Origine et histoire
Le château de Robersart, situé à Wambrechies dans le département du Nord, trouve ses origines au Xe siècle comme résidence seigneuriale. À l’emplacement actuel se dressait initialement le château de Leuringhien, construit au XIIIe siècle, avant de s’effondrer au XVIIe siècle en raison de l’instabilité des sols proches de la Deûle. Sa reconstruction en 1760, commandée par Louis Joseph de Broide, seigneur local, lui donne sa forme en « U » caractéristique, mêlant style Renaissance et adaptations ultérieures.
Au XIXe siècle, le château change de mains à plusieurs reprises : racheté en 1810 par le vicomte de Quévy, maire de Wambrechies pendant 40 ans, il subit d’importants aménagements. En 1866, sa nièce, la comtesse Juliette de Robersart, en hérite et devient la dernière châtelaine.

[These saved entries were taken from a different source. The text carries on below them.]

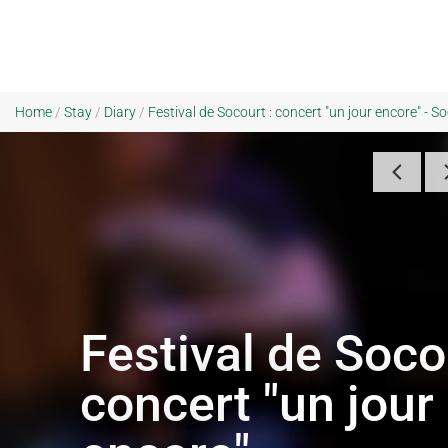
Home
/
Stay
/
Diary
/
Festival de Socourt : concert "un jour encore" - S
Festival de Soco
concert "un jour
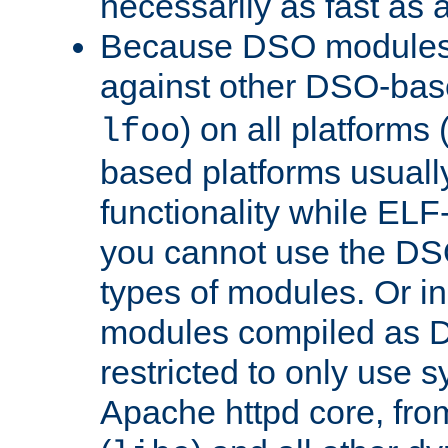
necessarily as fast as 
Because DSO modules 
against other DSO-base
) on all platforms 
lfoo
based platforms usually
functionality while ELF
you cannot use the DS
types of modules. Or in
modules compiled as D
restricted to only use 
Apache httpd core, from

Le bâtiment, progressivement délaissé, voit son aile Renaissance s’écrouler en 1900, année de sa mort. La même période marque un tournant avec sa cession à la paroisse en 1912, transformant les lieux en école et patronage jusqu’en 1959.
La municipalité acquiert le château en 1982 pour un franc symbolique, lançant une restauration colossale par phases jusqu’en 2019. Les travaux incluent la stabilisation des fondations (pieux en béton à 15 mètres de profondeur), la reconstruction de l’aile droite après une explosion en 1997, et la rénovation complète des intérieurs. Parallèlement, le parc de 9 hectares, inscrit aux jardins remarquables, est réaménagé avec un jardin pédagogique et une roseraie de 75 variétés, devenant un poumon vert pour la ville.
Depuis les années 1990, le château abrite des équipements culturels et sociaux : le musée de la Poupée et du Jouet ancien (ouvert en 1998), une crèche, une école de musique, et des associations locales (danse, yoga, chorale). Ces activités, couplées à des manifestations organisées par l’association Sauvegarde du château de Robersart (créée dans les années 1970), en font un lieu central de la vie communautaire.
L’histoire du château reflète les transformations sociales de Wambrechies : d’une résidence seigneuriale médiévale à un espace public multifonction, en passant par un rôle éducatif sous l’égide de l’Église. Les travaux de restauration, étalés sur 30 ans, illustrent l’engagement municipal pour préserver ce patrimoine, tout en l’adaptant aux besoins contemporains.